Nel Regno delle Due Sicilie Carlo III di Borbone, onde realizzare un sistema fiscale che garantisse una maggiore equità sociale, avviò la formazione del cosiddetto Catasto Onciario la cui attuazione concreta e definitiva, però, non venne mai realizzata, giacché, come sostiene il Villani il fallimento dell’iniziativa fu dovuto: “  …  alla inefficienza del governo centrale e ai limiti del riformismo borbonico, incapace di colpire i privilegi feudali, i particolarismi municipali e di trasformare radicalmente le strutture dello stato”. (5) Un passo in avanti nelle riforme amministrativo-fiscali, anche se di breve durata a casa dei sovvertimenti politici di quel periodo, era stato compiuto nel 1810 dal Parlamento Siciliano che era: “ … riuscito a rimuovere il sistema di imposizione fiscale basato sui donativi e a porre le basi per la formazione di un catasto. Fu stabilito che il carico tributario complessivo venisse diviso in dieci fonti imponibili e ad ognuna di queste fu assegnata la quota con cui doveva contribuire. Fu stabilito anche che l’imposta sulla proprietà fondiaria dovesse essere proporzionale alla qualità dei terreni e furono individuati otto tipi di colture”. (6) Anche in quella riforma i terreni dell’agro palermitano furono dichiarati esenti da ogni tributo.

Bibliografia:

  1. C. Monti – A. Selvini – Il catasto nella storia ( in AA.VV., Forma e struttura di catasti antichi – Milano 1994) – in, e Teresa Cannarozzo – Storia e cultura del territorio nelle mappe disegnate per la riforma del Catasto Siciliano – in Le Mappe del Catasto Borbonico di Sicilia – a cura di Enrico Caruso e Alessandra Nobli – Regione Siciliana – Assessorato dei Beni Culturali ed Ambientali e della Pubblica Istruzione – Palermo 2001 – p. 11.

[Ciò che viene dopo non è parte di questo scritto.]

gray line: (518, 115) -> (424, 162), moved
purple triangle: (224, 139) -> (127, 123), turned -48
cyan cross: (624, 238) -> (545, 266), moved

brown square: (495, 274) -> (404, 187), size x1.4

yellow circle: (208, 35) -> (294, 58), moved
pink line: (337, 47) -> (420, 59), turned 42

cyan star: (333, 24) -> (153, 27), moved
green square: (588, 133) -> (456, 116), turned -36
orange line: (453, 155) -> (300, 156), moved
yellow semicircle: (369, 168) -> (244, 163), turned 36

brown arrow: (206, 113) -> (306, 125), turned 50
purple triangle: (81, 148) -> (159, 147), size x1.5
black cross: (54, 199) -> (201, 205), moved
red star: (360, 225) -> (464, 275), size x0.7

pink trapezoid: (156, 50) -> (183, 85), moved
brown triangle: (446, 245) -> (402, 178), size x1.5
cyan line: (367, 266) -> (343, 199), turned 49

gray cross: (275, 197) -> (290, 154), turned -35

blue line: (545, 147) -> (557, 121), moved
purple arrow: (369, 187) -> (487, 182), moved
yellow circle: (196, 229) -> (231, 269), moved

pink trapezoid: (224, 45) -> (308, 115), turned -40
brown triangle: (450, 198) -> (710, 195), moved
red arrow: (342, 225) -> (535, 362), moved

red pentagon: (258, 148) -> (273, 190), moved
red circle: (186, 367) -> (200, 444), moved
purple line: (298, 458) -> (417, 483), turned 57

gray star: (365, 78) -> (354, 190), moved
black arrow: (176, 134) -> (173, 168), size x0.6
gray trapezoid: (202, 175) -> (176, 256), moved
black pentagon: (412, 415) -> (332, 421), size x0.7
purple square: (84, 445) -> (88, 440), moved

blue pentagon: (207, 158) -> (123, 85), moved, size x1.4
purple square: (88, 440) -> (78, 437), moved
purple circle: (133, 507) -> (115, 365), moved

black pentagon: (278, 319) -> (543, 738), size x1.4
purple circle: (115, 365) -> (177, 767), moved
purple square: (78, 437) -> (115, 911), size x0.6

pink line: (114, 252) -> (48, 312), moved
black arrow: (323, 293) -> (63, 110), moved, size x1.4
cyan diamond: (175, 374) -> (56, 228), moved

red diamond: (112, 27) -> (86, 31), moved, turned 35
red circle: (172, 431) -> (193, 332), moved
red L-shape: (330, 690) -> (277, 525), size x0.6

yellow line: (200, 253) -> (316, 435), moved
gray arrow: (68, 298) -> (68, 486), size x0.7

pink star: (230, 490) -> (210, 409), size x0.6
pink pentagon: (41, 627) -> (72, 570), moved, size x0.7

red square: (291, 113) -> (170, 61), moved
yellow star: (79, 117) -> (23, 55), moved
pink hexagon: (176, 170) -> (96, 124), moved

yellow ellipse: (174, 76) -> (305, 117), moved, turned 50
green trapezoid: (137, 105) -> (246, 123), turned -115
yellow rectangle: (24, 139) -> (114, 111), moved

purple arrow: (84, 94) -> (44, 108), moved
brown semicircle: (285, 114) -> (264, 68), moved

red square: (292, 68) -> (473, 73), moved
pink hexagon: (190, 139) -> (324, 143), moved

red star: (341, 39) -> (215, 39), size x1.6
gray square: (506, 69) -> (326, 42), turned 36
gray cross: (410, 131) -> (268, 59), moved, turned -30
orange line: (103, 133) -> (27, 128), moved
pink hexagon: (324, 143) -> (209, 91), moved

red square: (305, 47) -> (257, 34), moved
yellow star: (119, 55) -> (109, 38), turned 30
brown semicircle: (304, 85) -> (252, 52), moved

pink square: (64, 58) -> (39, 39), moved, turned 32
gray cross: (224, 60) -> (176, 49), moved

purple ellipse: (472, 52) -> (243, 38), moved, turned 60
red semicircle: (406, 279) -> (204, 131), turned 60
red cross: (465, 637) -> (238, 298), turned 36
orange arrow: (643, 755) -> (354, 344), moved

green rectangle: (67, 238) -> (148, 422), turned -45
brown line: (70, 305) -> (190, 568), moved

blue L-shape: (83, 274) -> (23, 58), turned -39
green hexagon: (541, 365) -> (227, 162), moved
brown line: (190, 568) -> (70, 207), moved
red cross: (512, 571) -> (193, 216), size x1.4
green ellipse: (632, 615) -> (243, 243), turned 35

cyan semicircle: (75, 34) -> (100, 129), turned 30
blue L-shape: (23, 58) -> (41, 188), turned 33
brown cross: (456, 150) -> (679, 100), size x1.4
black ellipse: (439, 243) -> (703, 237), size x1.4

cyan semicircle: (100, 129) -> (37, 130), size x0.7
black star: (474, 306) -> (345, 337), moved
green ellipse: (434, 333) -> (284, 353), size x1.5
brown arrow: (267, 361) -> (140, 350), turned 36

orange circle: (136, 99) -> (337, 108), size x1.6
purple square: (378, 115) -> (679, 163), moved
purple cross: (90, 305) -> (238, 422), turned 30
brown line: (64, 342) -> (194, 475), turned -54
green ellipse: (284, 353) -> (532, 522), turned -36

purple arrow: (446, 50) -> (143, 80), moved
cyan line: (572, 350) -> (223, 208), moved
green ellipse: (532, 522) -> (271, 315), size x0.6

  2. Gianfranco Caniggia – Analisi tipologica: la corte matrice dell’insediamento, in AA.VV., Recupero e riqualificazione urbana nel Programma Straordinario per Napoli ( a cura di Filippo Ciccone ) Milano, Giuffré 1984 – in Teresa Cannarozzo – cit. – p. 12.
  3. Teresa Cannarozzo – Storia e Cultura del territorio nelle mappe disegnate per la riforma del Catasto Siciliano – in “ Le Mappe del Catasto Borbonico di Sicilia”, cit. – p. 11.
  4. Renato Zangheri – I catasti, in Storia d’Italia, 5° I Documenti, Torino, Einaudi, 1973.